The basics: all Auto brightness functions disabled. True Tone off. Night shift off. Both phones at peak brightness setting. Both phones connected to power source. I’m using a contact Spectro C6 made by xRite with custom calibration by Portrait Displays (the old Spectracal).

Xs. / 11 ProMax

Peak nits. 616 728. (Higher is brighter)
Color temp. 6618 6608 (A higher number is cooler color temp in degrees kelvin)

Turn on TrueTone (midday, average room light, cloudy sky)

5112. 5171

TrueTone off, Night shift on Max warm

2744. 2783

TrueTone off, Night shift on med

4153. 4211

Most differences between the 2 models would be considered inside of any perceptible difference. Most importantly with all the auto settings OFF, TrueTone and NightShift OFF.... the 11 ProMax is nearly identical in color temp (an imperceptible difference IMO).

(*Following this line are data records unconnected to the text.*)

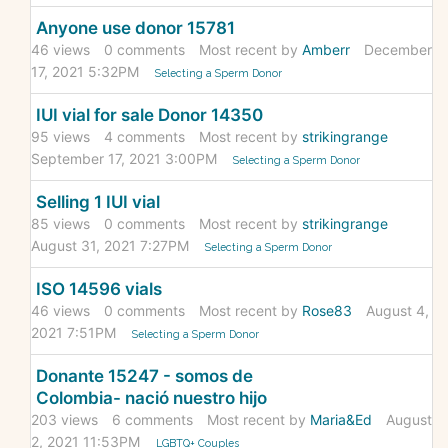
Anyone use donor 15781
46
views
0
comments
Most recent by
Amberr
December
17, 2021 5:32PM
Selecting a Sperm Donor
IUI vial for sale Donor 14350
95
views
4
comments
Most recent by
strikingrange
September 17, 2021 3:00PM
Selecting a Sperm Donor
Selling 1 IUI vial
85
views
0
comments
Most recent by
strikingrange
August 31, 2021 7:27PM
Selecting a Sperm Donor
ISO 14596 vials
46
views
0
comments
Most recent by
Rose83
August 4,
2021 7:51PM
Selecting a Sperm Donor
Donante 15247 - somos de
Colombia- nació nuestro hijo
203
views
6
comments
Most recent by
Maria&Ed
August
2, 2021 11:53PM
LGBTQ+ Couples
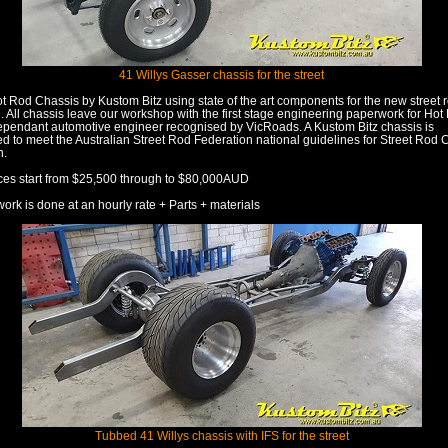
41 Willys Gasser chassis for the street
ot Rod Chassis by Kustom Bitz using state of the art components for the new street 
. All chassis leave our workshop with the first stage engineering paperwork for Ho
ependant automotive engineer recognised by VicRoads. A Kustom Bitz chassis is
d to meet the Australian Street Rod Federation national guidelines for Street Rod 
n.
ces start from $25,500 through to $80,000AUD
work is done at an hourly rate + Parts + materials
Tubbed 41 Willys chassis with IFS for the street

These are both launch day phones. The consistency of these readings I would expect to be repeatable with a large sample of the same phone. Modern display panels don’t have the variance typically.
 
Some people might just be used to TVs in “vivid” and with cold color temps and think proper color temperature is too warm 🤷‍♀️
 
Here’s some actual spectrophometry on the 10 Xs vs the 11 ProMax

The basics: all Auto brightness functions disabled. True Tone off. Night shift off. Both phones at peak brightness setting. Both phones connected to power source. I’m using a contact Spectro C6 made by xRite with custom calibration by Portrait Displays (the old Spectracal).

Xs. / 11 ProMax

Peak nits. 616 728. (Higher is brighter)
Color temp. 6618 6608 (A higher number is cooler color temp in degrees kelvin)

Most differences between the 2 models would be considered inside of any perceptible difference. Most importantly with all the auto settings OFF, TrueTone and NightShift OFF.... the 11 ProMax is actually slightly cooler in color temp (but imperceptible IMO).

Based on your data, I think you mean to say the 11 Pro Max is slightly warmer, not cooler with everything off.
 
If you want your new iPhone to come close to the peak cool temp, disable TrueTone, turn on NightShift manually and set the color temp to “Less Warm”. Adjust your brightness either manually or using Auto Brightness in accessibility. Adjust your color temp to your liking for a set condition using Manual NightShift or set a time range of the entire day and you’ll have one minute per day when it’s disabled.... (middle of the nite).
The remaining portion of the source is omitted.